Sunday, 16 May 2010

I'm normal . . . I'm just programmed differently

I'm normal . . . I'm just programmed differently


Article from Cambridge News Online - April 17, 2009

By ALYSON BRADLEY

Emma Thomson, who is living with Asperger's syndrome, has published a book detailing her experiences in her bid to help others understand and cope with the condition.

SHE has been arrested for a bomb hoax, expelled twice from school, sectioned in a mental hospital, and admits some days she wakes up with suicidal thoughts.

But Emma Thomson has learned to live with Asperger's syndrome and, despite the daily struggle to deal with society's ignorance of her condition, the 21-year-old from Eaton Socon is doing a media course at Bedford College, sings karaoke in a village pub every Thursday and has established an online support group for fellow sufferers.

Emma blogs on the website nearly every day and, remarkably, has just written a self-published autobiography chronicling her teenage experiences dealing with Asperger's.

"I know that I'll never really fit in because I'm an outsider and there have been people who have said nasty, spiteful things to me because I'm different, but I use those comments to improve myself," says Emma.

"There are still bad days but sometimes you even forget that you're not like the neurotypicals that you hang around with. I've lived my life in bitterness and anger for years because I wanted to be normal, but now I've realised I have to make the best of who I am."

Around quarter of a million people in the UK have Asperger's syndrome - a mild form of autism, which affects the ability to relate to people.

More common in men than women, the syndrome is a lifelong condition for which there is no cure. Medication is available to help with some of the side-effects of the condition, like anxiety or or depression.

Experts say it is a "hidden disability" which affects social skills, ability to read body language and sensory sensitivity. Sufferers often have a narrow psychological range and obsessive interests.
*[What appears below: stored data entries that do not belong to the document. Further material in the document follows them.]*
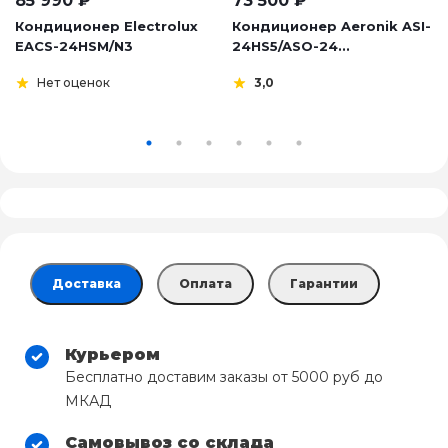
85 990
₽
73 500
₽
Кондиционер Electrolux
Кондиционер Aeronik ASI-
EACS-24HSM/N3
24HS5/ASO-24...
Нет оценок
3,0
Доставка
Оплата
Гарантии
Курьером
Бесплатно доставим заказы от 5000 руб до
МКАД
Самовывоз со склада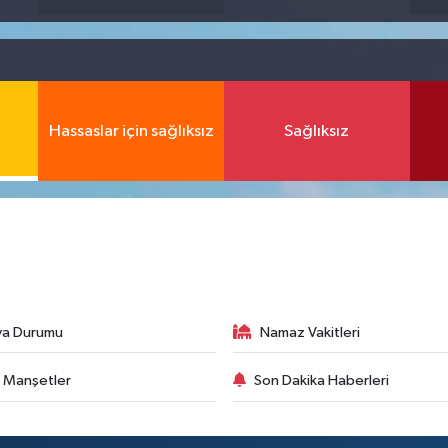
Hassaslar için sağlıksız
Sağlıksız
va Durumu
Namaz Vakitleri
 Manşetler
Son Dakika Haberleri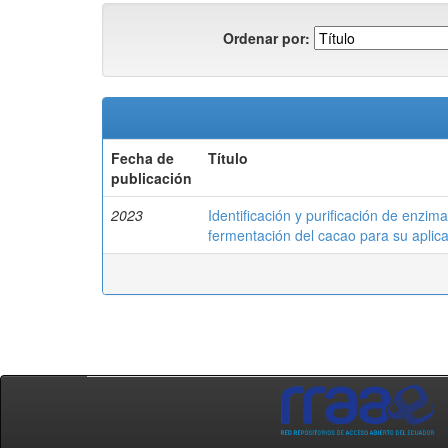
Ordenar por:
Fecha de
Título
publicación
2023
Identificación y purificación de enzim
fermentación del cacao para su aplicac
"I'm actually offended when people call me autistic because I'm not on that part of the spectrum," says Emma, chatting via email because this is the easiest and most fluid way for her to communicate.

"The best way I can explain it to someone who knows nothing is it's like being drunk. There's a mass full of sights and sounds. People and places just seem to come at you in major ways. It's like having an abstract brain.

"I am technically a normal person, just programmed differently socially. I do get sensory issues and even though I have sensitivity to noises of a certain pitch, I'm still able to participate in karaoke on Thursday nights at a local pub."

Emma is frank about the problems of living with her condition.

"I know that I can get on people's nerves a lot but it's not like I ever mean to actually annoy them," she says. "I sometimes try too hard because I know I have to compensate for my lack of social capacity."

For Emma, the most testing times were during her school years. The National Autistic Society says 25 per cent of children with an autistic spectrum disorder have been excluded from school at least once. Emma was expelled from two different schools in Leicestershire and was also forced to leave another two colleges.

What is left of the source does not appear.